A growing disconnect between XRP's derivatives market and spot trading is drawing analyst attention, with leverage plunging to multi-year lows while whale-retail activity spreads narrow. On July 16, the Binance whale-retail spread dropped to 35.1%, just above the early-May level of 35.6%, according to CryptoQuant analyst Amr Taha. Across all centralized exchanges, the spread remained wider at 38.4%, signaling a sharper divergence on other platforms. Simultaneously, open interest surged as spot flows declined, heightening liquidation risks.
Separately, crypto analyst Darkfost noted that Binance's estimated leverage ratio (ELR) for XRP has fallen to 0.16, one of the lowest readings since November 2024 and near the April 2026 low of 0.15. The ratio compares leveraged futures positions to XRP held on the exchange. The decline followed a roughly 70% price correction that flushed out many highly leveraged positions, reducing open interest and clearing the market. Darkfost compared the current setup to 2024, when XRP's ELR dropped to around 0.05 during a prolonged sideways range near $0.40, after which the token rallied over 790%. The analyst did not predict a repeat, but highlighted that such deleveraging cycles have historically preceded major moves.
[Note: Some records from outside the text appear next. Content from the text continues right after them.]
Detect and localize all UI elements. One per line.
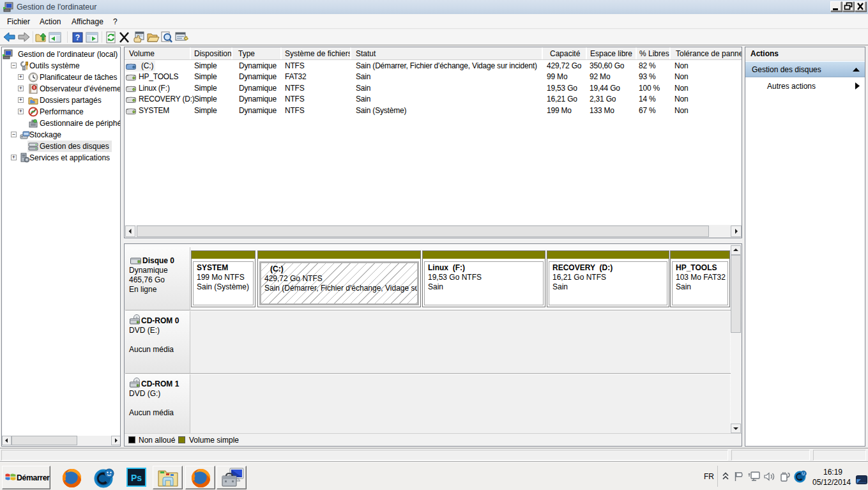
svg-text:?: ? [75, 33, 80, 42]
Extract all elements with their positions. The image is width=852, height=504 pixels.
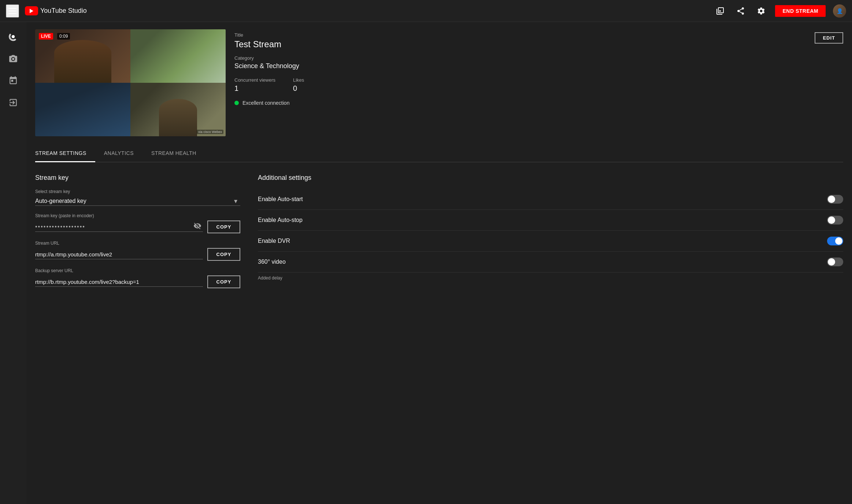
connection-status: Excellent connection <box>242 100 289 106</box>
additional-settings-title: Additional settings <box>258 174 843 182</box>
stream-title: Test Stream <box>234 39 843 49</box>
sidebar-item-analytics[interactable] <box>3 70 23 91</box>
tab-stream-settings[interactable]: STREAM SETTINGS <box>35 145 95 162</box>
video-cell-3 <box>35 83 130 136</box>
stream-key-input-row: COPY <box>35 220 240 233</box>
tab-stream-health[interactable]: STREAM HEALTH <box>142 145 205 162</box>
likes-value: 0 <box>293 84 304 93</box>
person-silhouette-1 <box>54 40 111 83</box>
hamburger-menu-button[interactable] <box>6 4 19 18</box>
sidebar-item-exit[interactable] <box>3 92 23 113</box>
backup-url-row: Backup server URL COPY <box>35 268 240 288</box>
tabs-row: STREAM SETTINGS ANALYTICS STREAM HEALTH <box>35 145 843 162</box>
360-toggle[interactable] <box>827 257 843 266</box>
connection-row: Excellent connection <box>234 100 843 106</box>
auto-start-toggle[interactable] <box>827 195 843 204</box>
stream-key-section: Stream key Select stream key Auto-genera… <box>35 174 240 296</box>
avatar-image: 👤 <box>833 4 846 18</box>
stream-url-label: Stream URL <box>35 241 240 246</box>
concurrent-viewers-value: 1 <box>234 84 275 93</box>
stream-key-input-wrapper <box>35 222 203 232</box>
nav-actions: END STREAM 👤 <box>714 4 846 18</box>
share-icon-button[interactable] <box>734 4 747 18</box>
360-label: 360° video <box>258 259 286 265</box>
title-label: Title <box>234 32 843 38</box>
settings-icon-button[interactable] <box>755 4 768 18</box>
likes-label: Likes <box>293 77 304 83</box>
auto-start-label: Enable Auto-start <box>258 196 303 203</box>
share-icon <box>736 7 745 15</box>
svg-point-0 <box>12 35 15 38</box>
stream-key-title: Stream key <box>35 174 240 182</box>
stream-preview-row: LIVE 0:09 via cisco Webex EDIT Title <box>35 29 843 136</box>
stream-url-input-row: COPY <box>35 248 240 261</box>
video-grid: via cisco Webex <box>35 29 226 136</box>
clapper-icon <box>716 7 725 15</box>
youtube-logo-icon <box>25 6 38 15</box>
backup-url-input-row: COPY <box>35 275 240 288</box>
likes-block: Likes 0 <box>293 77 304 93</box>
stream-category: Science & Technology <box>234 62 843 70</box>
live-icon <box>8 32 18 41</box>
dvr-toggle[interactable] <box>827 237 843 245</box>
edit-button[interactable]: EDIT <box>815 32 843 44</box>
toggle-row-360: 360° video <box>258 252 843 273</box>
toggle-row-dvr: Enable DVR <box>258 231 843 252</box>
tab-analytics[interactable]: ANALYTICS <box>95 145 142 162</box>
additional-settings-section: Additional settings Enable Auto-start En… <box>258 174 843 296</box>
stream-preview: LIVE 0:09 via cisco Webex <box>35 29 226 136</box>
stream-url-input[interactable] <box>35 250 203 259</box>
auto-stop-label: Enable Auto-stop <box>258 217 303 223</box>
stream-url-copy-button[interactable]: COPY <box>207 248 240 261</box>
video-cell-2 <box>130 29 226 83</box>
backup-url-label: Backup server URL <box>35 268 240 273</box>
sidebar <box>0 22 26 303</box>
stream-key-paste-label: Stream key (paste in encoder) <box>35 213 240 218</box>
concurrent-viewers-label: Concurrent viewers <box>234 77 275 83</box>
sidebar-item-camera[interactable] <box>3 48 23 69</box>
category-label: Category <box>234 55 843 61</box>
select-stream-key-dropdown[interactable]: Auto-generated key <box>35 196 240 206</box>
webex-label: via cisco Webex <box>197 130 223 134</box>
sidebar-item-live[interactable] <box>3 26 23 47</box>
dvr-label: Enable DVR <box>258 238 290 244</box>
live-badge: LIVE <box>39 33 53 40</box>
stats-row: Concurrent viewers 1 Likes 0 <box>234 77 843 93</box>
visibility-toggle-icon[interactable] <box>193 222 201 232</box>
person-silhouette-4 <box>159 99 197 136</box>
clapper-icon-button[interactable] <box>714 4 727 18</box>
app-logo: YouTube Studio <box>25 6 87 15</box>
exit-icon <box>8 98 18 107</box>
stream-key-input[interactable] <box>35 222 203 231</box>
end-stream-button[interactable]: END STREAM <box>775 5 826 17</box>
video-cell-4: via cisco Webex <box>130 83 226 136</box>
auto-stop-toggle[interactable] <box>827 216 843 225</box>
stream-url-row: Stream URL COPY <box>35 241 240 261</box>
stream-timer: 0:09 <box>57 33 70 40</box>
gear-icon <box>757 7 766 15</box>
concurrent-viewers-block: Concurrent viewers 1 <box>234 77 275 93</box>
added-delay-label: Added delay <box>258 275 843 281</box>
avatar[interactable]: 👤 <box>833 4 846 18</box>
select-stream-key-wrapper: Auto-generated key ▾ <box>35 196 240 206</box>
stream-info-panel: EDIT Title Test Stream Category Science … <box>234 29 843 96</box>
eye-off-icon <box>193 222 201 230</box>
camera-icon <box>8 54 18 63</box>
stream-key-copy-button[interactable]: COPY <box>207 220 240 233</box>
stream-info-area: EDIT Title Test Stream Category Science … <box>234 29 843 106</box>
connection-indicator <box>234 101 239 105</box>
backup-url-copy-button[interactable]: COPY <box>207 275 240 288</box>
toggle-row-auto-start: Enable Auto-start <box>258 189 843 210</box>
select-stream-key-label: Select stream key <box>35 189 240 194</box>
calendar-icon <box>8 76 18 85</box>
studio-text: YouTube Studio <box>40 7 87 15</box>
backup-url-input[interactable] <box>35 277 203 287</box>
settings-content: Stream key Select stream key Auto-genera… <box>35 162 843 296</box>
main-content: LIVE 0:09 via cisco Webex EDIT Title <box>26 22 852 303</box>
toggle-row-auto-stop: Enable Auto-stop <box>258 210 843 231</box>
top-navigation: YouTube Studio END STREAM 👤 <box>0 0 852 22</box>
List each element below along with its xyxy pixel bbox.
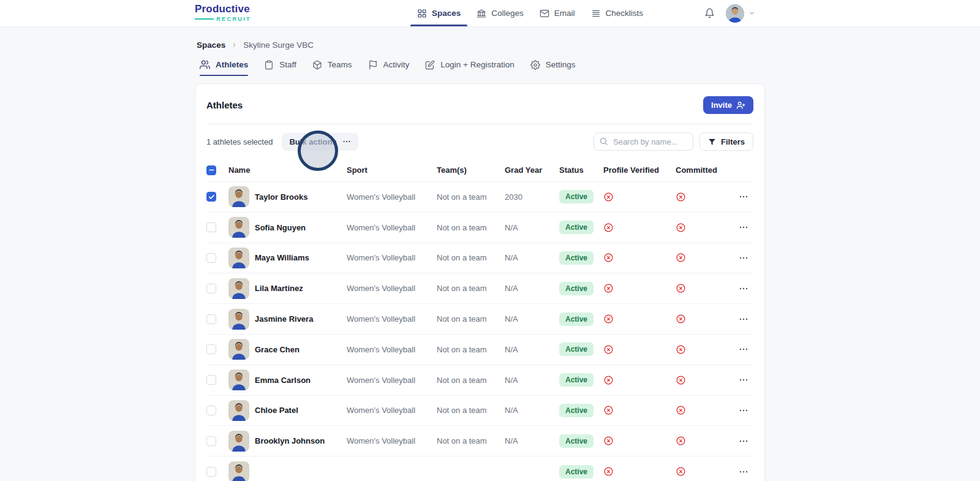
row-actions-button[interactable] (739, 222, 748, 232)
column-header-committed: Committed (676, 165, 733, 175)
athlete-avatar (228, 217, 249, 238)
athletes-panel: Athletes Invite 1 athletes selected Bulk… (195, 83, 765, 481)
filters-button[interactable]: Filters (699, 132, 753, 151)
tab-label: Teams (328, 60, 352, 69)
grad-year-cell: N/A (505, 314, 559, 324)
row-actions-button[interactable] (739, 406, 748, 415)
clipboard-icon (264, 60, 274, 70)
x-circle-icon (603, 192, 614, 202)
row-checkbox[interactable] (206, 253, 216, 263)
row-actions-button[interactable] (739, 314, 748, 324)
nav-item-email[interactable]: Email (532, 0, 583, 26)
search-icon (599, 137, 608, 146)
table-row: Sofia Nguyen Women's Volleyball Not on a… (206, 213, 753, 243)
x-circle-icon (676, 466, 686, 477)
table-toolbar: 1 athletes selected Bulk actions Filters (206, 124, 753, 159)
grad-year-cell: 2030 (505, 192, 559, 202)
status-badge: Active (559, 373, 594, 387)
nav-label: Colleges (491, 9, 524, 18)
row-actions-button[interactable] (739, 253, 748, 263)
athlete-avatar (228, 186, 249, 207)
team-cell: Not on a team (437, 253, 505, 262)
x-circle-icon (676, 222, 686, 233)
sport-cell: Women's Volleyball (347, 192, 437, 202)
x-circle-icon (676, 375, 686, 385)
status-badge: Active (559, 312, 594, 326)
select-all-checkbox[interactable] (206, 165, 216, 175)
tab-label: Staff (279, 60, 296, 69)
status-badge: Active (559, 343, 594, 356)
invite-button[interactable]: Invite (703, 96, 753, 114)
row-checkbox[interactable] (206, 314, 216, 324)
x-circle-icon (676, 436, 686, 446)
brand-subname: RECRUIT (216, 16, 251, 22)
table-row: Emma Carlson Women's Volleyball Not on a… (206, 365, 753, 396)
table-row: Chloe Patel Women's Volleyball Not on a … (206, 396, 753, 426)
x-circle-icon (603, 314, 614, 324)
x-circle-icon (603, 344, 614, 355)
tab-label: Login + Registration (440, 60, 514, 69)
team-cell: Not on a team (437, 314, 505, 324)
grad-year-cell: N/A (505, 253, 559, 262)
nav-label: Email (554, 9, 575, 18)
tab-activity[interactable]: Activity (368, 59, 410, 76)
nav-item-colleges[interactable]: Colleges (469, 0, 532, 26)
sport-cell: Women's Volleyball (347, 406, 437, 415)
row-checkbox[interactable] (206, 467, 216, 477)
x-circle-icon (676, 344, 686, 355)
nav-item-checklists[interactable]: Checklists (583, 0, 652, 26)
bulk-actions-button[interactable]: Bulk actions (282, 133, 358, 151)
table-row: Grace Chen Women's Volleyball Not on a t… (206, 335, 753, 365)
cube-icon (312, 60, 322, 70)
user-menu[interactable] (726, 4, 755, 23)
row-actions-button[interactable] (739, 436, 748, 446)
row-actions-button[interactable] (739, 375, 748, 385)
row-checkbox[interactable] (206, 375, 216, 385)
tab-staff[interactable]: Staff (264, 59, 296, 76)
row-actions-button[interactable] (739, 284, 748, 294)
breadcrumb-spaces[interactable]: Spaces (197, 40, 225, 50)
row-checkbox[interactable] (206, 344, 216, 354)
athlete-name: Taylor Brooks (255, 192, 307, 202)
sport-cell: Women's Volleyball (347, 376, 437, 385)
user-plus-icon (737, 101, 745, 110)
athlete-avatar (228, 248, 249, 268)
x-circle-icon (603, 375, 614, 385)
x-circle-icon (676, 405, 686, 415)
tab-teams[interactable]: Teams (312, 59, 352, 76)
panel-title: Athletes (206, 100, 243, 110)
athlete-name: Grace Chen (255, 345, 300, 354)
list-icon (591, 9, 601, 18)
row-actions-button[interactable] (739, 467, 748, 477)
row-actions-button[interactable] (739, 192, 748, 202)
athlete-name: Chloe Patel (255, 406, 298, 415)
row-actions-button[interactable] (739, 344, 748, 354)
row-checkbox[interactable] (206, 192, 216, 202)
athlete-avatar (228, 278, 249, 299)
nav-label: Checklists (606, 9, 644, 18)
status-badge: Active (559, 282, 594, 295)
row-checkbox[interactable] (206, 436, 216, 446)
sport-cell: Women's Volleyball (347, 253, 437, 262)
nav-item-spaces[interactable]: Spaces (409, 0, 469, 26)
search-input[interactable] (594, 132, 693, 151)
brand-logo[interactable]: Productive RECRUIT (195, 3, 251, 22)
x-circle-icon (603, 466, 614, 477)
x-circle-icon (676, 314, 686, 324)
tab-settings[interactable]: Settings (530, 59, 576, 76)
grad-year-cell: N/A (505, 284, 559, 293)
row-checkbox[interactable] (206, 406, 216, 415)
tab-login-registration[interactable]: Login + Registration (425, 59, 514, 76)
x-circle-icon (603, 283, 614, 294)
row-checkbox[interactable] (206, 222, 216, 232)
x-circle-icon (676, 283, 686, 294)
top-navigation-bar: Productive RECRUIT Spaces Colleges Email… (0, 0, 980, 27)
row-checkbox[interactable] (206, 284, 216, 294)
notification-bell-icon[interactable] (704, 8, 715, 18)
sport-cell: Women's Volleyball (347, 436, 437, 445)
tab-athletes[interactable]: Athletes (200, 59, 248, 76)
bulk-actions-label: Bulk actions (289, 137, 336, 146)
team-cell: Not on a team (437, 192, 505, 202)
team-cell: Not on a team (437, 436, 505, 445)
user-avatar (726, 4, 744, 23)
Despite the deleveraging, XRP remains in a broader downtrend, forming lower highs and lower lows. A corrective bounce toward the $1.19–$1.42 resistance area is possible if broader crypto conditions support it, but failure to reclaim that zone could expose the $0.74 support. The whale-retail gap narrowing and leverage reset suggest a market resetting after a long correction, though further downside is not ruled out.